TASK MATERIAL: Begin

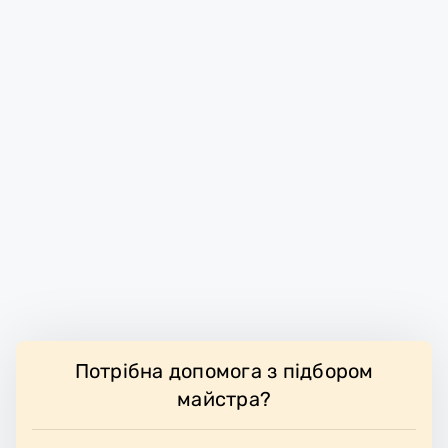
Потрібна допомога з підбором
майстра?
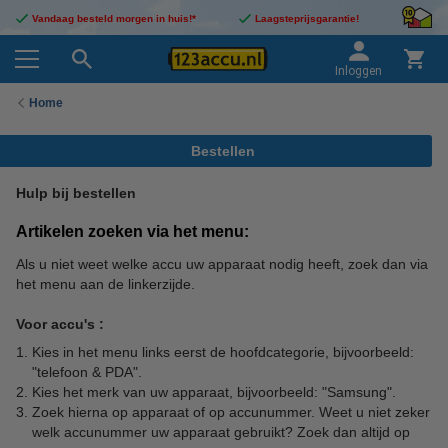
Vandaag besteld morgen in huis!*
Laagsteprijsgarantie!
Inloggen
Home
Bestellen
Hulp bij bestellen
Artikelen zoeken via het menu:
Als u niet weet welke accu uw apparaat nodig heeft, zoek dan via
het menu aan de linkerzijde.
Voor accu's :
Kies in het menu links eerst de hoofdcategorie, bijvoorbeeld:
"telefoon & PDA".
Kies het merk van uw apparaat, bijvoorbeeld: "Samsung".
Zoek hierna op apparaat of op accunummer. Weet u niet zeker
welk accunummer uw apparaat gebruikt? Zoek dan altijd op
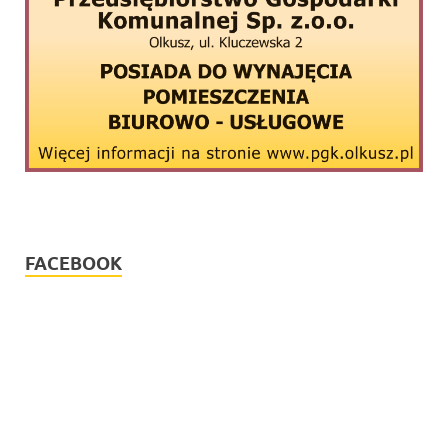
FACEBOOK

TASK MATERIAL: End
TASK MATERIAL: Begin

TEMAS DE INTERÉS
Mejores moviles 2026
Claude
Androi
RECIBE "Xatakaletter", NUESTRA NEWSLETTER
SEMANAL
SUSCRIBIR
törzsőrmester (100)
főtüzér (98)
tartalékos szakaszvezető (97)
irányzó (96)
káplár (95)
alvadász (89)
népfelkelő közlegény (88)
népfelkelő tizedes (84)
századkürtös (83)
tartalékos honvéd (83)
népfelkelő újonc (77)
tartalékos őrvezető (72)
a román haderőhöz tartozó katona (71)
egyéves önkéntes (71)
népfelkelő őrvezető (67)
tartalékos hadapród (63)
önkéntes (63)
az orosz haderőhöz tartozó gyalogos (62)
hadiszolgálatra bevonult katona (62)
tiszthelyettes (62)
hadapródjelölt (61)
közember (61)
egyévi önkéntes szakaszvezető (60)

TASK MATERIAL: End

TASK: Above are the records; repeat exactly the lines from the one holding "népfelkelő újonc (77)" down to the one holding "egyévi önkéntes szakaszvezető (60)", end lines included.

FINISHED EXERCISE:
népfelkelő újonc (77)
tartalékos őrvezető (72)
a román haderőhöz tartozó katona (71)
egyéves önkéntes (71)
népfelkelő őrvezető (67)
tartalékos hadapród (63)
önkéntes (63)
az orosz haderőhöz tartozó gyalogos (62)
hadiszolgálatra bevonult katona (62)
tiszthelyettes (62)
hadapródjelölt (61)
közember (61)
egyévi önkéntes szakaszvezető (60)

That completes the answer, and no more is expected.